Pat Kirkham kirkham@bgc.bard.edu
Bard Graduate Center for the Study of the Decorative Arts, Design and Culture, New York

Andrew Stephenson A.P.Stephenson@uel.ac.uk
University of East London

The session investigates the relationship between art and design practices and other types of visual and material culture in European and North American cities in the 1920s and 1930s. Its aim is to examine the overlaps between art, design and fashion and other visual forms, notably in photography, film and advertising, in order to develop suggestive and innovative ways of approaching and evaluating the complexity of cultural production within these decades.

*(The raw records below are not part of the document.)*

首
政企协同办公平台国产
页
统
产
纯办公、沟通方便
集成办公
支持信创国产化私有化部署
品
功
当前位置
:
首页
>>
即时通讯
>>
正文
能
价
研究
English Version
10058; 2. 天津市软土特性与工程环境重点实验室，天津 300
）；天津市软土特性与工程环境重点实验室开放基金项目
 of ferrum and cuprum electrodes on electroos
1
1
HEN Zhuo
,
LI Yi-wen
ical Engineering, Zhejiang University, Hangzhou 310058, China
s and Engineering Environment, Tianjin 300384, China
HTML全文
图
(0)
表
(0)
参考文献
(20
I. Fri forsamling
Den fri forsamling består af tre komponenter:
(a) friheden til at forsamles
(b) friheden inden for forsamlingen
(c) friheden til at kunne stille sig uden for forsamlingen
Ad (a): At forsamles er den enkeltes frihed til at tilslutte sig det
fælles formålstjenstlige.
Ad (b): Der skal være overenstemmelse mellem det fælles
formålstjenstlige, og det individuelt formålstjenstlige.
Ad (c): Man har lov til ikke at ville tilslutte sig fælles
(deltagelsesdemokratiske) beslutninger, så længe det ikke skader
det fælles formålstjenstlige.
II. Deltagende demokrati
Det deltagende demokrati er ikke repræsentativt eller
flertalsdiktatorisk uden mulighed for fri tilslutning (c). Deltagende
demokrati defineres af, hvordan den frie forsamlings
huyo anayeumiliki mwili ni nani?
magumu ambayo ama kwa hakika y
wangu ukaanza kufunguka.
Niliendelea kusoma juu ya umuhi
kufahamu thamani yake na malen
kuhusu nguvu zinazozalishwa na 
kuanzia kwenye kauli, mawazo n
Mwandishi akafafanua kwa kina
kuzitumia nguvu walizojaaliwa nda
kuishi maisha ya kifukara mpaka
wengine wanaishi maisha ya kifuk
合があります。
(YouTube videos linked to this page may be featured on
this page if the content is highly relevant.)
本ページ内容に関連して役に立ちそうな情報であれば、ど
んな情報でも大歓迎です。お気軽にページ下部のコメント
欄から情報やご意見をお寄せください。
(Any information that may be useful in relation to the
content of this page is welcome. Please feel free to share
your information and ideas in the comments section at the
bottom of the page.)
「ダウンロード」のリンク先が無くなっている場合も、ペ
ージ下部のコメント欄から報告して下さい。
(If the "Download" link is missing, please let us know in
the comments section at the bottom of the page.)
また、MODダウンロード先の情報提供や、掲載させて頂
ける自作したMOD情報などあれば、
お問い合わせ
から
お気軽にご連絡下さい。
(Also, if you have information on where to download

First, it opens up the connections between visual and material culture (practices, theories and discourses) in the inter-war years and considers how these linkages across art, architecture, fashion, film and photography might be re-examined in the light of recent critical theory and research. Second, it evaluates in what ways the dynamic intersections of visual technologies prominent in the mass media restructured and envisaged new forms of metropolitan experience and cosmopolitan identity for visually sophisticated European and North American audiences. And third, it seeks to re-conceive discipline-based boundaries by enlisting inter-disciplinary approaches that encourage a more searching examination of these compelling and intoxicating modes of consumption that heralded the modern metropolis as a visual culture replete with 'real' and 'imagined' social worlds, communities and performative identities.